In this Step we examine Unique Indexes. Unique indexes are special in that they provide more than just a performance benefit; they also provide a data integrity benefit. In SQL Server, unique indexes are the only reasonable way to enforce primary key and candidate key constraints.
Unique Indexes and Constraints
A unique index is no different than any other index, except that multiple entries with the same index key value are prohibited. Since each entry in an index maps to a row in the table, preventing an entry from being added to the index prevents the corresponding row from being added to the table. This is why unique indexes are the enforcers of primary key and candidate key constraints.
Declaring a PRIMARY KEY or UNIQUE constraint causes SQL Server to automatically create an index. You can have a unique index without having a matching constraint; but you cannot have either of these constraints without having a unique index. Defining the constraint will cause the index to be created, with the index name being the same as the constraint name. You will be unable to drop the index without first dropping the constraint, for the constraint cannot exist without the index.
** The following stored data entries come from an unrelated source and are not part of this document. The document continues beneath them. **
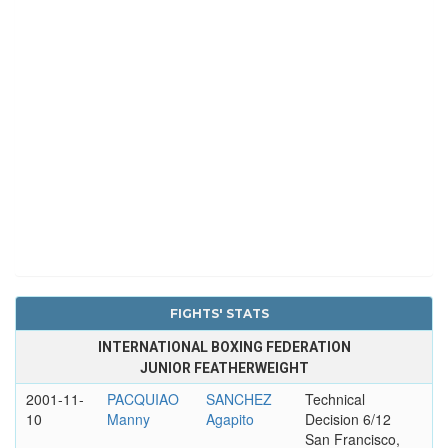
FIGHTS' STATS
INTERNATIONAL BOXING FEDERATION
JUNIOR FEATHERWEIGHT
2001-11-
PACQUIAO
SANCHEZ
Technical
10
Manny
Agapito
Decision 6/12
San Francisco,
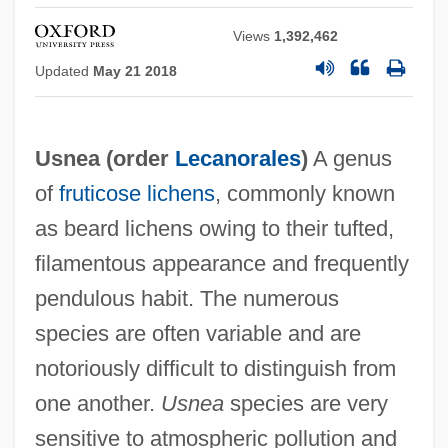
Views
1,392,462
USNC
Updated
May 21 2018
USNA
USMS
Usnea (order
Lecanorales
)
A genus
USMH
of
fruticose
lichens
, commonly known
Usmanba§, Ilhan
as beard lichens owing to their tufted,
USMA
filamentous appearance and frequently
USM
pendulous habit. The numerous
USLTA
species are often variable and are
Uslar Pietri, Arturo (1906–2001)
notoriously difficult to distinguish from
Uslar Pietri, Arturo
one another.
Usnea
species are very
Uslan, Michael E. 1951–
sensitive to atmospheric pollution and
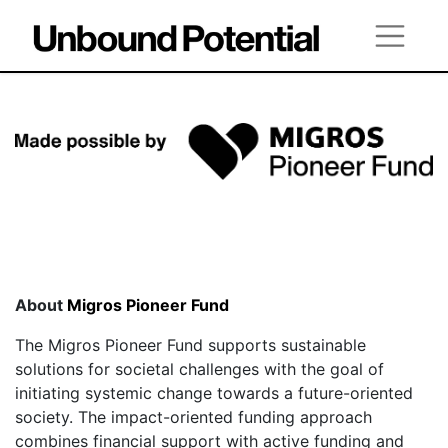
About
Migros Pioneer Fund
The Migros Pioneer Fund supports sustainable
solutions for societal challenges with the goal of
initiating systemic change towards a future-oriented
society. The impact-oriented funding approach
combines financial support with active funding and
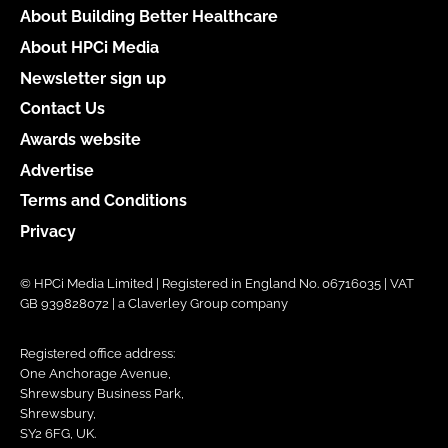
About Building Better Healthcare
About HPCi Media
Newsletter sign up
Contact Us
Awards website
Advertise
Terms and Conditions
Privacy
© HPCi Media Limited | Registered in England No. 06716035 | VAT
GB 939828072 | a Claverley Group company
Registered office address:
One Anchorage Avenue,
Shrewsbury Business Park,
Shrewsbury,
SY2 6FG, UK.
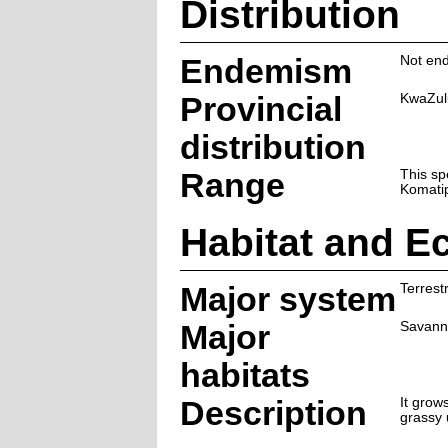
Distribution
Endemism
Not end
Provincial
KwaZul
distribution
Range
This sp
Komatip
Habitat and E
Major system
Terrestr
Major
Savann
habitats
Description
It grow
grassy 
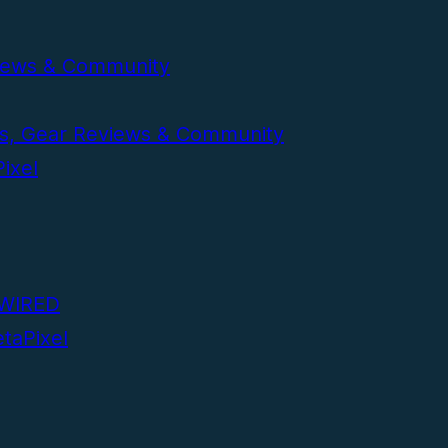
volume.
eviews & Community
ws, Gear Reviews & Community
ixel
| WIRED
taPixel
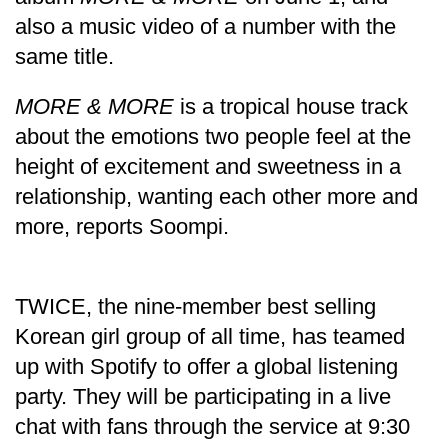
also a music video of a number with the
same title.
MORE & MORE
is a tropical house track
about the emotions two people feel at the
height of excitement and sweetness in a
relationship, wanting each other more and
more, reports Soompi.
TRENDING
Silent
TWICE, the nine-member best selling
for
Korean girl group of all time, has teamed
years,
Hetauda
up with Spotify to offer a global listening
Textile
party. They will be participating in a live
Industry's
looms
chat with fans through the service at 9:30
start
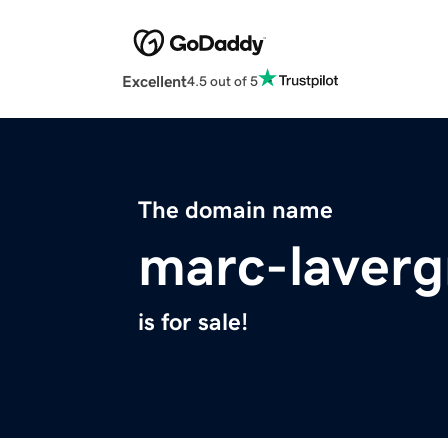
Excellent
4.5 out of 5
The domain name
marc-laver
is for sale!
Dropping the constraint will cause its associated index to be dropped.
It is possible to have more than one unique index per table. The AdventureWork’s Product table, for example, has four unique indexes; one each on the ProductID, ProductNumber, rowguid, and ProductNamecolumns. The designers of the AdventureWorks database choseProductID for the primary key; the other three are alternate keys, sometimes called candidate keys.
You can create a unique index with either a CREATE INDEX statement, as shown here:
CREATE UNIQUE NONCLUSTERED INDEX [AK_Product_Name]
ON Production.Product ( [Name] );
Or by defining a constraint, as in:
ALTER TABLE Production.Product
ADD CONSTRAINT PK_Product_ProductID PRIMARY KEY CLUSTERED
(
ProductID );
In the first case, you are ensuring that no two products will ever have the same name; in the second, you are ensuring that no two products will have the same ProductID value.
Because defining a primary key or alternate key constraint causes an index to be created, you must specify the necessary index information in the constraint definition; hence the “CLUSTERED” keyword in the ALTER TABLE statement shown above.
If the table contains data that would violate the constraint or violate the index restriction, the CREATE INDEX statement will fail.
If the index can be created, then any subsequent DML (Data Manipulation Language) statement that would violate the constraint or index will fail. For example, suppose we try to insert a row with a duplicate product name, as shown in Listing 1:
INSERT Production.Product
(
Name, ProductNumber,
Color,
SafetyStockLevel, ReorderPoint, StandardCost,
ListPrice, Size,
SizeUnitMeasureCode, WeightUnitMeasureCode, [Weight],
DaysToManufacture, ProductLine, Class, Style,
ProductSubcategoryID, ProductModelID,
SellStartDate, SellEndDate, DiscontinuedDate
)
VALUES
(
'Full-Finger Gloves, M', 'A unique product number',
'Black',
4, 3, 20.00, 40.00, 'M',
NULL, NULL, NULL,
0, 'M', NULL, 'U', 20, 3,
GETDATE(), GETDATE(), NULL
);
Listing 1: INSERT a duplicate value for product name
The statement fails to execute and we receive the following error message:
Msg 2601, LEVEL 14, State 1, Line 1
Cannot INSERT duplicate KEY row IN object 'Production.Product'
WITH UNIQUE INDEX  'AK_Product_Name'.
The statement has been terminated.
The message informs us that our AK_Product_Name index has successfully defended our table against an attempted insert of a row that contains an already existing product name.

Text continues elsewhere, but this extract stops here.